BEGIN Records shown
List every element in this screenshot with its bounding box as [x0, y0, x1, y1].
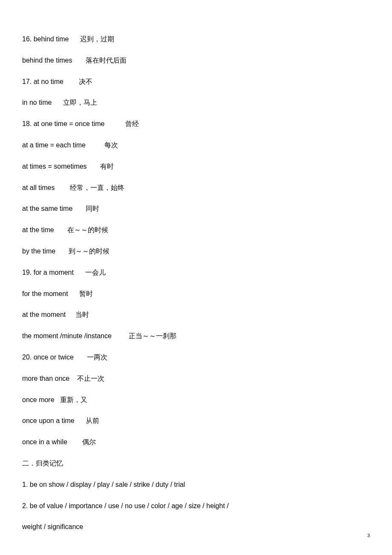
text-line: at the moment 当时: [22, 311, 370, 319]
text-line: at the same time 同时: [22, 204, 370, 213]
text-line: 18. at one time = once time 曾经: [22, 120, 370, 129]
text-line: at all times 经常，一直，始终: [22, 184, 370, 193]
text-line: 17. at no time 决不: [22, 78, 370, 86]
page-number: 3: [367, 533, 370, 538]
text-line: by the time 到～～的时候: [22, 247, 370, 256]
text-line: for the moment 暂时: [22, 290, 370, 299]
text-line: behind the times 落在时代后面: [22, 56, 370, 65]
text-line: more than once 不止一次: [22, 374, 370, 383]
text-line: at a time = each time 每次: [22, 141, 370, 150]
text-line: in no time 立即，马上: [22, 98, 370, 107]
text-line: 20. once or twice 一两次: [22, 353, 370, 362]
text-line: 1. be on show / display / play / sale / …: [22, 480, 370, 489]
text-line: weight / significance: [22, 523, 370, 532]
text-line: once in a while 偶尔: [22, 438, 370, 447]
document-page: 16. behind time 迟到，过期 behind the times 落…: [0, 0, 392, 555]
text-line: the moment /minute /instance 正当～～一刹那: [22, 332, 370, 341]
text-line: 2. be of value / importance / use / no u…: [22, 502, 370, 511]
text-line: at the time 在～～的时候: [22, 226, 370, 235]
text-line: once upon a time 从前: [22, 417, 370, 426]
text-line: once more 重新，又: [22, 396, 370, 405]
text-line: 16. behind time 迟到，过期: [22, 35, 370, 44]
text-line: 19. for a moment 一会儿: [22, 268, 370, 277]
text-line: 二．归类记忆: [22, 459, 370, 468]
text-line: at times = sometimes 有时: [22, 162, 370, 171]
END Records shown
▸ **Exercise**:
From the data above, copy every line where "times" appears.

▸ **Solution to this problem**:
text-line: at all times 经常，一直，始终: [22, 184, 370, 193]
text-line: behind the times 落在时代后面: [22, 56, 370, 65]
document-page: 16. behind time 迟到，过期 behind the times 落…: [0, 0, 392, 555]
text-line: at times = sometimes 有时: [22, 162, 370, 171]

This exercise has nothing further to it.